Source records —
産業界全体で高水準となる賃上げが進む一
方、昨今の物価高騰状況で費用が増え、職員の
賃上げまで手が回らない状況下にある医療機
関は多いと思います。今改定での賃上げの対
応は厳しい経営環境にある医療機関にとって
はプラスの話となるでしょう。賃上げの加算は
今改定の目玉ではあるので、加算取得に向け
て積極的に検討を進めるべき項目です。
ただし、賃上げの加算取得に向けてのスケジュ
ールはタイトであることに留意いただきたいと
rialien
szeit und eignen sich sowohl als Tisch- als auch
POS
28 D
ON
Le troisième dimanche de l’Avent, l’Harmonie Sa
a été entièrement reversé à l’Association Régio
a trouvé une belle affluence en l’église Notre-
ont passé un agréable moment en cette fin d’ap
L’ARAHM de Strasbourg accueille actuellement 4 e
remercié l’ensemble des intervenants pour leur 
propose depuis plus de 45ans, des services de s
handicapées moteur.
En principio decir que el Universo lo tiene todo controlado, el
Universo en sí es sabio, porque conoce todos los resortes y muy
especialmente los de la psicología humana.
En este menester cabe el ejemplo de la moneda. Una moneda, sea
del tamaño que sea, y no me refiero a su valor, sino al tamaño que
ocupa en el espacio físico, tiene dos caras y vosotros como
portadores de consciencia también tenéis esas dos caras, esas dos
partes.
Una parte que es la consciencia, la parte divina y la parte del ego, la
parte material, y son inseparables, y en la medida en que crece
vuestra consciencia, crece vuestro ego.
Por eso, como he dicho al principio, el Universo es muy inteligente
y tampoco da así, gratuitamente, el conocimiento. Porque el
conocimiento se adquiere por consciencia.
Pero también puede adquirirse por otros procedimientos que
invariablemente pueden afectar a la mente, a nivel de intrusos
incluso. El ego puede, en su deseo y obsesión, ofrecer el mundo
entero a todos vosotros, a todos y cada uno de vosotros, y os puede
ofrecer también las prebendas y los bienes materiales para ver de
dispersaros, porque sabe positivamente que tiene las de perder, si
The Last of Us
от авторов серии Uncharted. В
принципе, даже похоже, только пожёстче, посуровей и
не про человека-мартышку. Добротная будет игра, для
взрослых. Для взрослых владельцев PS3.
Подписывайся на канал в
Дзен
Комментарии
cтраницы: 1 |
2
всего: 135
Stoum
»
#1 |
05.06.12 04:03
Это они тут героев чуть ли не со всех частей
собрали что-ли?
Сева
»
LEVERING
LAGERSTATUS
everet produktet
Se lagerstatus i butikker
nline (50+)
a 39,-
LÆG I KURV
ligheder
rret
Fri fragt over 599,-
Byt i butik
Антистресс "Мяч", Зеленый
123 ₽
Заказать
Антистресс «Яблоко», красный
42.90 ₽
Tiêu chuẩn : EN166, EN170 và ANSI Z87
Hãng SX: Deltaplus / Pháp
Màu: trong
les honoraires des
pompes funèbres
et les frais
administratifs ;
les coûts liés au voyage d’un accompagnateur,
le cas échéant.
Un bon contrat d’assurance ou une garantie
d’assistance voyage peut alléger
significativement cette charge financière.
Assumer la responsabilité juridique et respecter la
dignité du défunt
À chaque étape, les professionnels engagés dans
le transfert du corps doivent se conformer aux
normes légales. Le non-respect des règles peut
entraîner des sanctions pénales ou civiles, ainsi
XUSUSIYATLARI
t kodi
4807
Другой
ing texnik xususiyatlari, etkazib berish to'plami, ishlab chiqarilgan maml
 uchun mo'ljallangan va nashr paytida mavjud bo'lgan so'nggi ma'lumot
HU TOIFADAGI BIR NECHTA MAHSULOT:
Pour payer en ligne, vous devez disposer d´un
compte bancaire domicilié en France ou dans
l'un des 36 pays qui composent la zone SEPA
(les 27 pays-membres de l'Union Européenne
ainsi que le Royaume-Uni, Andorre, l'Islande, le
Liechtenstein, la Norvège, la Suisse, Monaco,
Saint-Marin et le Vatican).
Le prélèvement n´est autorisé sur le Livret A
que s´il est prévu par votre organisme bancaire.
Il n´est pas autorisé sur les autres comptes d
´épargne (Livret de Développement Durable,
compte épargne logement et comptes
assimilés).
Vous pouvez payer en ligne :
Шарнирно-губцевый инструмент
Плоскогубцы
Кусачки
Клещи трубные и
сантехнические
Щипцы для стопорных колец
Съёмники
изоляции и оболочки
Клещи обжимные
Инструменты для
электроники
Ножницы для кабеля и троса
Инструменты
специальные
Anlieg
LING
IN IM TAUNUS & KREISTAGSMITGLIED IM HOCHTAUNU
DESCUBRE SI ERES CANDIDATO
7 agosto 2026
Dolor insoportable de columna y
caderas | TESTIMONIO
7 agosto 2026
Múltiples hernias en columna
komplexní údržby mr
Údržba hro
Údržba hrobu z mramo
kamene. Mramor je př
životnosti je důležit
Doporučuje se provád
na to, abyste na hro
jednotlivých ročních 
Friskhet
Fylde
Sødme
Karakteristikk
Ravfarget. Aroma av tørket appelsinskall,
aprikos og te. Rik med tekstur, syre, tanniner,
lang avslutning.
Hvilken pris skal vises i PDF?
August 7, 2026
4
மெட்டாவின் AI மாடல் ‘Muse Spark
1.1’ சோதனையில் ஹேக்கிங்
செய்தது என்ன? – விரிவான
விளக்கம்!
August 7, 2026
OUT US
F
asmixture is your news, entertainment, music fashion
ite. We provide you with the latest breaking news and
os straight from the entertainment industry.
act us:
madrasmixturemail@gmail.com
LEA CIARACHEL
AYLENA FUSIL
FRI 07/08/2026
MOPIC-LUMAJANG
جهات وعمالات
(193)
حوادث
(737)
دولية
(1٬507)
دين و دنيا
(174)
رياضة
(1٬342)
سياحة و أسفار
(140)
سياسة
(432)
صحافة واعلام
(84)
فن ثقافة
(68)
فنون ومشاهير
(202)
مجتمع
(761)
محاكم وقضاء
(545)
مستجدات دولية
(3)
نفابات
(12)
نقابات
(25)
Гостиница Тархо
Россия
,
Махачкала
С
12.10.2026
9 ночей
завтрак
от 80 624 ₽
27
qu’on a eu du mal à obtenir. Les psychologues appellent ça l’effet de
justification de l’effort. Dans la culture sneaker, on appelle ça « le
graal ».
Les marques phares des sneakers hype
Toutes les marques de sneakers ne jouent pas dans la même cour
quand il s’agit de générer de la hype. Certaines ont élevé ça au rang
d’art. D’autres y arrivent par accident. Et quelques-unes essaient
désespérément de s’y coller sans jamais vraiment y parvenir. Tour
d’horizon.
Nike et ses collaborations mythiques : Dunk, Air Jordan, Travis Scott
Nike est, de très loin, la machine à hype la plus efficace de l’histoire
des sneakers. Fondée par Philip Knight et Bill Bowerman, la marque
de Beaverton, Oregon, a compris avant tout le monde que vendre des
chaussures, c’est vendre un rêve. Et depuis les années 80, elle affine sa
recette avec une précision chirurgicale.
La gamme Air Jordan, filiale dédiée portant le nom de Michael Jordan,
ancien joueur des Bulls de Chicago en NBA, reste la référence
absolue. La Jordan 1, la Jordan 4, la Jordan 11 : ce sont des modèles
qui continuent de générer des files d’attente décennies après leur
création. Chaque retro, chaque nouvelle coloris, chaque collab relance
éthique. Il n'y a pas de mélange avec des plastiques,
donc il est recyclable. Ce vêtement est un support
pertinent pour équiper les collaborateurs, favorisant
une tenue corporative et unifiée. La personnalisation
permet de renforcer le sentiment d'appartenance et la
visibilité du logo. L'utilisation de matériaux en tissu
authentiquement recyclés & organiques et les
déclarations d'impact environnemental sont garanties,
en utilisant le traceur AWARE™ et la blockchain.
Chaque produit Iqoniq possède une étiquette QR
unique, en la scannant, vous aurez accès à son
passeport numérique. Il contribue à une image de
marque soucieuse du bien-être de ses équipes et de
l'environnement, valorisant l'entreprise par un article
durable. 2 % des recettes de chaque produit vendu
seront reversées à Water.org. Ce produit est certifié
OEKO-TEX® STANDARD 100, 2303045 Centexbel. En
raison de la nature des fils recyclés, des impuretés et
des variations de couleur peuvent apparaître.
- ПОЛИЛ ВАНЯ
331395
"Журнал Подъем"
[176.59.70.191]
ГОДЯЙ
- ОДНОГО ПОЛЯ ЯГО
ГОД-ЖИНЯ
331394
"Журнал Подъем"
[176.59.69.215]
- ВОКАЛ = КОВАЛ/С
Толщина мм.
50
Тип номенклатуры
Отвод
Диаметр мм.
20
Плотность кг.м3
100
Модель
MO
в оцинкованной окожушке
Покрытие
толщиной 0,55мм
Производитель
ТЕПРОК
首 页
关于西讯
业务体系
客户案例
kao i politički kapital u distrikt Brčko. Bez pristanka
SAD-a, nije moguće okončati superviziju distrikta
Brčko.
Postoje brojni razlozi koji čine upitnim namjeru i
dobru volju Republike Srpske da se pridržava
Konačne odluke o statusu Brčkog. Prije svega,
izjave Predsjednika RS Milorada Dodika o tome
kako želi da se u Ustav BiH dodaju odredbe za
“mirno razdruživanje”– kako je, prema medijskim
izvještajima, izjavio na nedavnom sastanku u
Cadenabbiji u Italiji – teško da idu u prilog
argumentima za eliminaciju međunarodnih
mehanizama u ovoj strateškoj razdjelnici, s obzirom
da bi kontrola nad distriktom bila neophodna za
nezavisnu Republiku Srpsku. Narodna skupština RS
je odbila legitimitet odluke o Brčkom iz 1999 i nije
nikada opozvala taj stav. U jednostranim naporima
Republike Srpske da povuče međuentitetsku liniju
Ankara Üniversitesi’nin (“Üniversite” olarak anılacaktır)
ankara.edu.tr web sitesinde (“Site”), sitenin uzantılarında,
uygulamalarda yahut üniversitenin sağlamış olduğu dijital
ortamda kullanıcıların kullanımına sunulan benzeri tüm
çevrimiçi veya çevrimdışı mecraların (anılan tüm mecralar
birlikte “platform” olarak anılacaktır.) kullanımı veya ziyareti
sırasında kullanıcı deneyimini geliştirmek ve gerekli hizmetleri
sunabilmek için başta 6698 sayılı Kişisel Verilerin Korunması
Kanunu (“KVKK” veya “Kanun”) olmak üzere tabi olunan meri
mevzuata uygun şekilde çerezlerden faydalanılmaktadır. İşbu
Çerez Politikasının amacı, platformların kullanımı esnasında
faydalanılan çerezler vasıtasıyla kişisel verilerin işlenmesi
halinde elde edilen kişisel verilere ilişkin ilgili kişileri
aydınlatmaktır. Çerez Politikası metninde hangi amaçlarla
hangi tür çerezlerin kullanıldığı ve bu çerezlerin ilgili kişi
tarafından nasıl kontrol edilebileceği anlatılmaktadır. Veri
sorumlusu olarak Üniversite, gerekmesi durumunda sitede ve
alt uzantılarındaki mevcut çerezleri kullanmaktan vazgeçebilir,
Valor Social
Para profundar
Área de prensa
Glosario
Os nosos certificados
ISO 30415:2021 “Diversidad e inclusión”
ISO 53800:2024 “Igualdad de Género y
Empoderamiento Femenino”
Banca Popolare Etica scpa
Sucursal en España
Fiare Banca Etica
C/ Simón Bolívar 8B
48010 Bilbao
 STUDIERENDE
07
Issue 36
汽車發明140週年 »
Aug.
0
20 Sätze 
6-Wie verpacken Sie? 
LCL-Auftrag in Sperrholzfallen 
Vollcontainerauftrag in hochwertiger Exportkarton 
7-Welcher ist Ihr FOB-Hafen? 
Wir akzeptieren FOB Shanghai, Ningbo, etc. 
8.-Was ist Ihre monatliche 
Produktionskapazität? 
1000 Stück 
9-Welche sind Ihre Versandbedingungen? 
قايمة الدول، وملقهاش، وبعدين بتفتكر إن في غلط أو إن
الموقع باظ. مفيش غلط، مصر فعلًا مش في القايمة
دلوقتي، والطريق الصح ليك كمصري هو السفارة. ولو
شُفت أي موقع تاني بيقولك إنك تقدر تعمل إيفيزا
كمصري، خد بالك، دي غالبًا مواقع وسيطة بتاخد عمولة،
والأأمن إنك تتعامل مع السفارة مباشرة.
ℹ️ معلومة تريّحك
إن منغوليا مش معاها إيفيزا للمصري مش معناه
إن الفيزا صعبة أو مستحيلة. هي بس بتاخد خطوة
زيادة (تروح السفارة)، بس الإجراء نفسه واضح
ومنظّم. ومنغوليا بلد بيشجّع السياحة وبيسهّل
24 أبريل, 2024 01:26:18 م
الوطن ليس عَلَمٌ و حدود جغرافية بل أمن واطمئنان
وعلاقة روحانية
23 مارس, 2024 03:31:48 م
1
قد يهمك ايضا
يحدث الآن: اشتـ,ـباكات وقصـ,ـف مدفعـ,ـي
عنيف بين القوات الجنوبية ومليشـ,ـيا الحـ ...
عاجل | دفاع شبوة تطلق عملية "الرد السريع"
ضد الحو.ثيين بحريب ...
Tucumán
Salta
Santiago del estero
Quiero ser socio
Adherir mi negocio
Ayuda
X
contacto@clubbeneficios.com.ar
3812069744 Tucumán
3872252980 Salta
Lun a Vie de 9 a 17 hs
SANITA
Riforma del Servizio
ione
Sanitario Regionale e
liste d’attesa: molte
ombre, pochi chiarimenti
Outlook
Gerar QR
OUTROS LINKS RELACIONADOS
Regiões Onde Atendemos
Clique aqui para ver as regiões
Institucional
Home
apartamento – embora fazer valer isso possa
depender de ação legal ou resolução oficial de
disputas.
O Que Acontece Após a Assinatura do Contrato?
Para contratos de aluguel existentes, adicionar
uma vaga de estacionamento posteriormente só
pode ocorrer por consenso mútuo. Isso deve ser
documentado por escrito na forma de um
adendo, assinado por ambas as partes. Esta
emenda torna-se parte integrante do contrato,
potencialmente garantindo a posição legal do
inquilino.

Task — Could you return exactly the stretch of the data above that starts at the line with "от авторов серии Uncharted. В" and ends at the line with "ing texnik xususiyatlari, etkazib", both lines included?

Answer to this task —
от авторов серии Uncharted. В
принципе, даже похоже, только пожёстче, посуровей и
не про человека-мартышку. Добротная будет игра, для
взрослых. Для взрослых владельцев PS3.
Подписывайся на канал в
Дзен
Комментарии
cтраницы: 1 |
2
всего: 135
Stoum
»
#1 |
05.06.12 04:03
Это они тут героев чуть ли не со всех частей
собрали что-ли?
Сева
»
LEVERING
LAGERSTATUS
everet produktet
Se lagerstatus i butikker
nline (50+)
a 39,-
LÆG I KURV
ligheder
rret
Fri fragt over 599,-
Byt i butik
Антистресс "Мяч", Зеленый
123 ₽
Заказать
Антистресс «Яблоко», красный
42.90 ₽
Tiêu chuẩn : EN166, EN170 và ANSI Z87
Hãng SX: Deltaplus / Pháp
Màu: trong
les honoraires des
pompes funèbres
et les frais
administratifs ;
les coûts liés au voyage d’un accompagnateur,
le cas échéant.
Un bon contrat d’assurance ou une garantie
d’assistance voyage peut alléger
significativement cette charge financière.
Assumer la responsabilité juridique et respecter la
dignité du défunt
À chaque étape, les professionnels engagés dans
le transfert du corps doivent se conformer aux
normes légales. Le non-respect des règles peut
entraîner des sanctions pénales ou civiles, ainsi
XUSUSIYATLARI
t kodi
4807
Другой
ing texnik xususiyatlari, etkazib berish to'plami, ishlab chiqarilgan maml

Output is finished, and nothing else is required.